» **How to complete this task**
Transcribe this listing exactly; omit the pictures.

» **Information provided**
:::::

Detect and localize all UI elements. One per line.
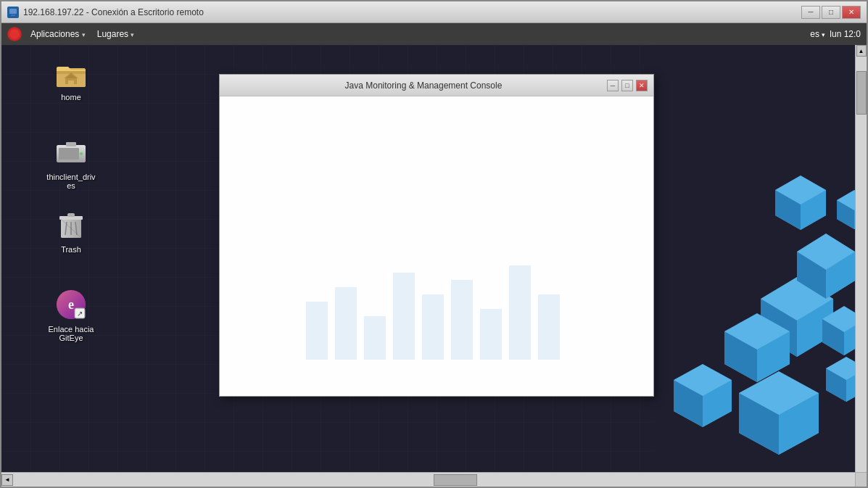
svg-point-43 <box>80 152 83 155</box>
rdp-content: Aplicaciones ▾ Lugares ▾ es ▾ lun 12:0 <box>1 23 867 487</box>
aplicaciones-arrow: ▾ <box>82 31 86 38</box>
desktop: home <box>1 45 867 487</box>
trash-icon-label: Trash <box>61 245 81 254</box>
trash-icon <box>54 207 88 242</box>
rdp-window-title: 192.168.197.22 - Conexión a Escritorio r… <box>23 7 801 17</box>
jconsole-title: Java Monitoring & Management Console <box>240 80 607 91</box>
panel-lang[interactable]: es ▾ <box>810 29 825 39</box>
desktop-icon-home[interactable]: home <box>42 52 100 104</box>
jconsole-maximize-btn[interactable]: □ <box>621 80 633 91</box>
svg-rect-57 <box>306 302 328 360</box>
rdp-minimize-btn[interactable]: ─ <box>801 6 820 19</box>
svg-rect-63 <box>480 309 502 360</box>
svg-rect-60 <box>393 273 415 360</box>
svg-rect-61 <box>422 294 444 360</box>
desktop-icon-giteye[interactable]: e ↗ Enlace hacia GitEye <box>42 284 100 345</box>
hscrollbar-left-btn[interactable]: ◄ <box>1 474 13 486</box>
svg-rect-1 <box>9 9 17 14</box>
lugares-arrow: ▾ <box>131 31 134 38</box>
gnome-panel: Aplicaciones ▾ Lugares ▾ es ▾ lun 12:0 <box>1 23 867 45</box>
thinclient-drives-label: thinclient_drives <box>45 173 97 190</box>
jconsole-minimize-btn[interactable]: ─ <box>607 80 619 91</box>
svg-rect-62 <box>451 280 473 360</box>
svg-rect-2 <box>11 15 15 16</box>
panel-right: es ▾ lun 12:0 <box>810 29 861 39</box>
gnome-logo <box>7 27 22 41</box>
scrollbar-up-btn[interactable]: ▲ <box>856 45 867 57</box>
svg-text:e: e <box>68 297 74 312</box>
panel-menu-aplicaciones[interactable]: Aplicaciones ▾ <box>25 26 91 42</box>
svg-rect-64 <box>509 265 531 360</box>
jconsole-content <box>220 96 653 396</box>
desktop-icon-thinclient-drives[interactable]: thinclient_drives <box>42 132 100 193</box>
desktop-icon-trash[interactable]: Trash <box>42 204 100 257</box>
rdp-titlebar: 192.168.197.22 - Conexión a Escritorio r… <box>1 1 867 23</box>
rdp-window: 192.168.197.22 - Conexión a Escritorio r… <box>0 0 868 488</box>
jconsole-close-btn[interactable]: ✕ <box>636 80 648 91</box>
svg-text:↗: ↗ <box>77 310 83 318</box>
giteye-label: Enlace hacia GitEye <box>45 325 97 342</box>
jconsole-window: Java Monitoring & Management Console ─ □… <box>219 74 654 397</box>
rdp-icon <box>7 7 19 18</box>
rdp-hscrollbar[interactable]: ◄ <box>1 472 855 487</box>
svg-rect-42 <box>66 142 76 146</box>
drive-icon <box>54 135 88 170</box>
svg-rect-47 <box>67 213 75 217</box>
svg-rect-58 <box>335 287 357 360</box>
hscrollbar-thumb[interactable] <box>434 474 477 486</box>
svg-rect-65 <box>538 294 560 360</box>
rdp-window-controls: ─ □ ✕ <box>801 6 861 19</box>
jconsole-titlebar: Java Monitoring & Management Console ─ □… <box>220 75 653 96</box>
rdp-maximize-btn[interactable]: □ <box>822 6 840 19</box>
svg-rect-59 <box>364 316 386 360</box>
jconsole-watermark <box>292 244 582 374</box>
svg-rect-41 <box>59 148 79 160</box>
rdp-scrollbar[interactable]: ▲ <box>855 45 867 472</box>
rdp-close-btn[interactable]: ✕ <box>842 6 861 19</box>
giteye-icon: e ↗ <box>54 287 88 322</box>
jconsole-controls: ─ □ ✕ <box>607 80 648 91</box>
scrollbar-thumb[interactable] <box>856 71 867 115</box>
home-icon-label: home <box>61 93 81 102</box>
panel-clock: lun 12:0 <box>830 29 861 39</box>
rdp-scrollbar-corner <box>855 472 867 487</box>
home-folder-icon <box>54 55 88 90</box>
panel-menu-lugares[interactable]: Lugares ▾ <box>91 26 141 42</box>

:::::

» **Task output**
Detect and localize all UI elements. One per line.
svg-point-43 <box>80 152 83 155</box>
rdp-content: Aplicaciones ▾ Lugares ▾ es ▾ lun 12:0 <box>1 23 867 487</box>
aplicaciones-arrow: ▾ <box>82 31 86 38</box>
desktop: home <box>1 45 867 487</box>
trash-icon-label: Trash <box>61 245 81 254</box>
trash-icon <box>54 207 88 242</box>
rdp-window-title: 192.168.197.22 - Conexión a Escritorio r… <box>23 7 801 17</box>
jconsole-title: Java Monitoring & Management Console <box>240 80 607 91</box>
panel-lang[interactable]: es ▾ <box>810 29 825 39</box>
desktop-icon-home[interactable]: home <box>42 52 100 104</box>
jconsole-maximize-btn[interactable]: □ <box>621 80 633 91</box>
svg-rect-57 <box>306 302 328 360</box>
rdp-minimize-btn[interactable]: ─ <box>801 6 820 19</box>
svg-rect-63 <box>480 309 502 360</box>
svg-rect-60 <box>393 273 415 360</box>
svg-rect-61 <box>422 294 444 360</box>
desktop-icon-giteye[interactable]: e ↗ Enlace hacia GitEye <box>42 284 100 345</box>
hscrollbar-left-btn[interactable]: ◄ <box>1 474 13 486</box>
svg-rect-1 <box>9 9 17 14</box>
lugares-arrow: ▾ <box>131 31 134 38</box>
gnome-panel: Aplicaciones ▾ Lugares ▾ es ▾ lun 12:0 <box>1 23 867 45</box>
thinclient-drives-label: thinclient_drives <box>45 173 97 190</box>
jconsole-minimize-btn[interactable]: ─ <box>607 80 619 91</box>
svg-rect-62 <box>451 280 473 360</box>
svg-rect-2 <box>11 15 15 16</box>
panel-right: es ▾ lun 12:0 <box>810 29 861 39</box>
gnome-logo <box>7 27 22 41</box>
scrollbar-up-btn[interactable]: ▲ <box>856 45 867 57</box>
svg-text:e: e <box>68 297 74 312</box>
panel-menu-aplicaciones[interactable]: Aplicaciones ▾ <box>25 26 91 42</box>
svg-rect-64 <box>509 265 531 360</box>
jconsole-content <box>220 96 653 396</box>
desktop-icon-thinclient-drives[interactable]: thinclient_drives <box>42 132 100 193</box>
desktop-icon-trash[interactable]: Trash <box>42 204 100 257</box>
rdp-titlebar: 192.168.197.22 - Conexión a Escritorio r… <box>1 1 867 23</box>
rdp-window: 192.168.197.22 - Conexión a Escritorio r… <box>0 0 868 488</box>
jconsole-close-btn[interactable]: ✕ <box>636 80 648 91</box>
svg-text:↗: ↗ <box>77 310 83 318</box>
giteye-label: Enlace hacia GitEye <box>45 325 97 342</box>
jconsole-window: Java Monitoring & Management Console ─ □… <box>219 74 654 397</box>
rdp-icon <box>7 7 19 18</box>
rdp-hscrollbar[interactable]: ◄ <box>1 472 855 487</box>
svg-rect-42 <box>66 142 76 146</box>
drive-icon <box>54 135 88 170</box>
svg-rect-47 <box>67 213 75 217</box>
svg-rect-58 <box>335 287 357 360</box>
hscrollbar-thumb[interactable] <box>434 474 477 486</box>
svg-rect-65 <box>538 294 560 360</box>
rdp-window-controls: ─ □ ✕ <box>801 6 861 19</box>
jconsole-titlebar: Java Monitoring & Management Console ─ □… <box>220 75 653 96</box>
rdp-maximize-btn[interactable]: □ <box>822 6 840 19</box>
svg-rect-59 <box>364 316 386 360</box>
jconsole-watermark <box>292 244 582 374</box>
svg-rect-41 <box>59 148 79 160</box>
rdp-scrollbar[interactable]: ▲ <box>855 45 867 472</box>
rdp-close-btn[interactable]: ✕ <box>842 6 861 19</box>
giteye-icon: e ↗ <box>54 287 88 322</box>
jconsole-controls: ─ □ ✕ <box>607 80 648 91</box>
scrollbar-thumb[interactable] <box>856 71 867 115</box>
home-icon-label: home <box>61 93 81 102</box>
panel-clock: lun 12:0 <box>830 29 861 39</box>
rdp-scrollbar-corner <box>855 472 867 487</box>
home-folder-icon <box>54 55 88 90</box>
panel-menu-lugares[interactable]: Lugares ▾ <box>91 26 141 42</box>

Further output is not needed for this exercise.